These are the principal modes in which the humidity of the atmosphere is affected by the forest regarded as lifeless matter. Let us inquire how its organic processes act upon this meteorological element. The commonest observation shows that the wood and bark of living trees are always more or less pervaded with watery and other [[fluid[[s, one of which, the sap, is very abundant in trees of [[deciduous] foliage when the buds begin to swell and the leaves to develop themselves in the spring. This fluid is drawn principally, if not entirely, from the ground by the absorbent action of the roots, for though Schacht and some other eminent botanical physiologists have maintained that water is absorbed by the leaves and bark of trees, yet most experiments lead to the contrary result, and it is now generally held that no water is taken in by the pores of vegetables. Late observations by Cailletet, in France, however, tend to the establishment of a new doctrine on this subject which solves many difficulties and will probably be accepted by botanists as definitive. Cailletet finds that under normal conditions, that is, when the soil is humid enough to supply sufficient moisture through the roots, no water is absorbed by the leaves, buds, or bark of plants, but when the roots are unable to draw from the earth the requisite quantity of this fluid, the vegetable pores in contact with the atmosphere absorb it from that source.

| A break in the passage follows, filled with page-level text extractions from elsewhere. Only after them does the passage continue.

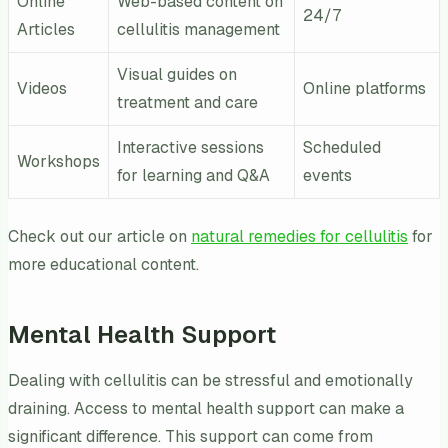
Online
Web-based content on
24/7
Articles
cellulitis management
Visual guides on
Videos
Online platforms
treatment and care
Interactive sessions
Scheduled
Workshops
for learning and Q&A
events
Check out our article on
natural remedies for cellulitis
for
more educational content.
Mental Health Support
Dealing with cellulitis can be stressful and emotionally
draining. Access to mental health support can make a
significant difference. This support can come from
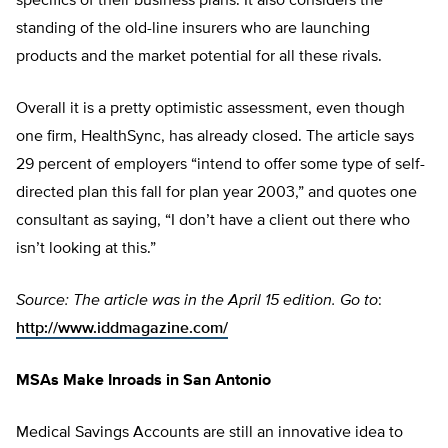
specifics of their business plans. It also considers the
standing of the old-line insurers who are launching
products and the market potential for all these rivals.
Overall it is a pretty optimistic assessment, even though
one firm, HealthSync, has already closed. The article says
29 percent of employers “intend to offer some type of self-
directed plan this fall for plan year 2003,” and quotes one
consultant as saying, “I don’t have a client out there who
isn’t looking at this.”
Source: The article was in the April 15 edition. Go to
:
http://www.iddmagazine.com/
MSAs Make Inroads in San Antonio
Medical Savings Accounts are still an innovative idea to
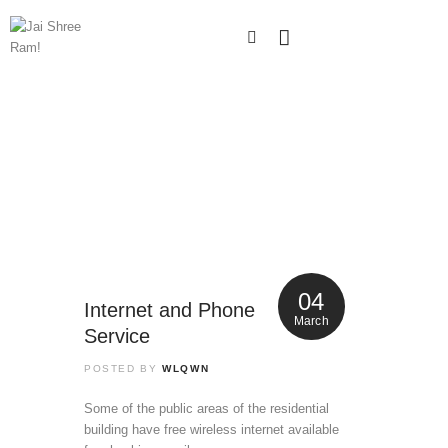
04
Internet and Phone
March
Service
POSTED BY
WLQWN
Some of the public areas of the residential
building have free wireless internet available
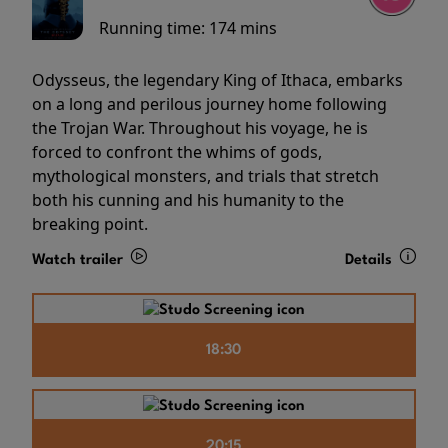
Running time:
174 mins
Odysseus, the legendary King of Ithaca, embarks
on a long and perilous journey home following
the Trojan War. Throughout his voyage, he is
forced to confront the whims of gods,
mythological monsters, and trials that stretch
both his cunning and his humanity to the
breaking point.
Watch trailer
Details
18:30
20:15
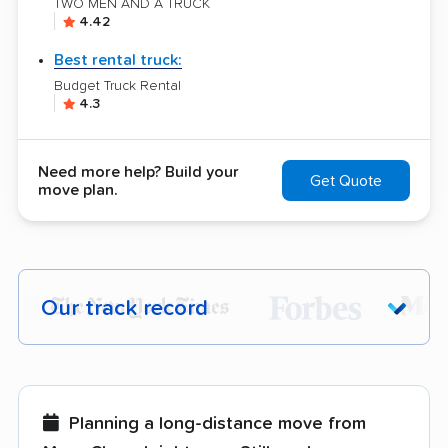
TWO MEN AND A TRUCK
4.42
Best rental truck:
Budget Truck Rental
4.3
Need more help? Build your
Get Quote
move plan.
Our track record
Each year,
400,000+ people
trust our
moving recommendations. Here are a
few reasons why:
Planning a long-distance move from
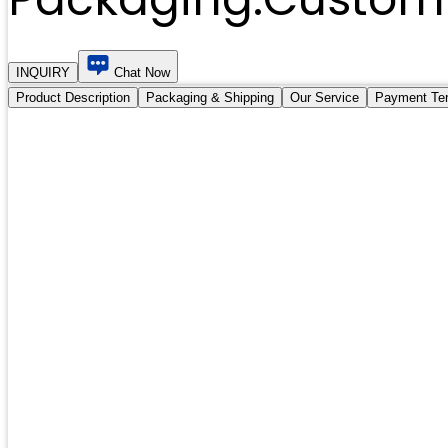
INQUIRY
Chat Now
Product Description
Packaging & Shipping
Our Service
Payment Te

Popular opinion, indeed, supposes that all the vegetable fluids, during the entire period of growth, are drawn from the bosom of the earth, and that the wood and other products of the tree are wholly formed from matter held in solution in the water abstracted by the roots from the ground. This is an error, for the solid matter of the tree, in a certain proportion not important to our present inquiry, is received from the atmosphere in a gaseous form, through the pores of the leaves and of the young shoots, and, as we have just seen, moisture is sometimes supplied to trees by the atmosphere. The amount of water taken up by the roots, however, is vastly greater than that imbibed through the leaves and bark, especially at the season when the sap is most abundant, and when the leaves are yet in embryo. The quantity of water thus received from the air and the earth, in a single year, even by a wood of only a hundred acres, is very great, though experiments are wanting to furnish the data for even an approximate estimate of its measure; for only the vaguest conclusions can be drawn from the observations which have been made on the imbibition and exhalation of water by trees and other plants reared in artificial conditions diverse from those of the natural forest[43].
Flow of Sap
The amount of sap which can be withdrawn from living trees furnishes, not indeed a measure of the quantity of water sucked up by their roots from the ground--for we cannot extract from a tree its whole moisture--but numerical data which may aid the imagination to form a general notion of the powerful action of the forest as an absorbent of humidity from the earth.
The only forest-tree known to Europe and North America, the sap of which is largely enough applied to economical uses to have made the amount of its flow a matter of practical importance and popular observation, is the sugar maple, Acer saccharinum, of the Anglo-American Provinces and States. In the course of a single "sugar season," which lasts ordinarily from twenty-five to thirty days, a sugar maple two feet in diameter will yield not less than twenty gallons of sap, and sometimes much more[44]. This, however, is but a trifling proportion of the water abstracted from the earth by the roots during this season; for all this fluid runs from two or three incisions or auger-holes, so narrow as to intercept the current of comparatively few sap vessels, and besides, experience shows that large as is the quantity withdrawn from the circulation, it is relatively too small to affect very sensibly the growth of the tree[45]. The number of large maple-trees on an acre is frequently not less than fifty[46], and of course the quantity of moisture abstracted from the soil by this tree alone is measured by thousands of gallons to the acre. The sugar orchards, as they are called, contain also many young maples too small for tapping, and numerous other trees--two of which, at least, the black birch, Betula lenta, and yellow birch, Betula excelsa, both very common in the same climate, are far more abundant in sap than the maple[47] --are scattered among the sugar-trees; for the North American native forests are remarkable for the mixture of their crops. The sap of the maple, and of other trees with deciduous leaves which grow in the same climate, flows most freely in the early spring, and especially in clear weather, when the nights are frosty and the days warm; for it is then that the melting snows supply the earth with moisture in the justest proportion, and that the absorbent power of the roots is stimulated to its highest activity.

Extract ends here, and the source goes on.